| Supplied records |
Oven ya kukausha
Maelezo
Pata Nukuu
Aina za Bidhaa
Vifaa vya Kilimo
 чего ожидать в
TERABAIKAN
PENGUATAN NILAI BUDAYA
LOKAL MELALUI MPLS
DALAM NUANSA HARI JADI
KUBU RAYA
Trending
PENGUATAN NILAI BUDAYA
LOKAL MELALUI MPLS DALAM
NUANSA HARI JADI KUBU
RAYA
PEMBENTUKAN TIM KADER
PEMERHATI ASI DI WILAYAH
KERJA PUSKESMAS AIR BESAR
==
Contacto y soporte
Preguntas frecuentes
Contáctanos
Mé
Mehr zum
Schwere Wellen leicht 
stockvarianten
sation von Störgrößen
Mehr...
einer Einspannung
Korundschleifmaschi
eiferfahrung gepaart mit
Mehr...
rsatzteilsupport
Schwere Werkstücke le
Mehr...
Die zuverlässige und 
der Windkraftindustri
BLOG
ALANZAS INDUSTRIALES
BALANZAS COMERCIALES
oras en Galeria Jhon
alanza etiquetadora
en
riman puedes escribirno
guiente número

| Assigned task |
Give back the records above exactly, limited to the lines between the one holding "Oven ya kukausha" and the one holding "KERJA PUSKESMAS AIR BESAR", inclusive.

| Output |
Oven ya kukausha
Maelezo
Pata Nukuu
Aina za Bidhaa
Vifaa vya Kilimo
 чего ожидать в
TERABAIKAN
PENGUATAN NILAI BUDAYA
LOKAL MELALUI MPLS
DALAM NUANSA HARI JADI
KUBU RAYA
Trending
PENGUATAN NILAI BUDAYA
LOKAL MELALUI MPLS DALAM
NUANSA HARI JADI KUBU
RAYA
PEMBENTUKAN TIM KADER
PEMERHATI ASI DI WILAYAH
KERJA PUSKESMAS AIR BESAR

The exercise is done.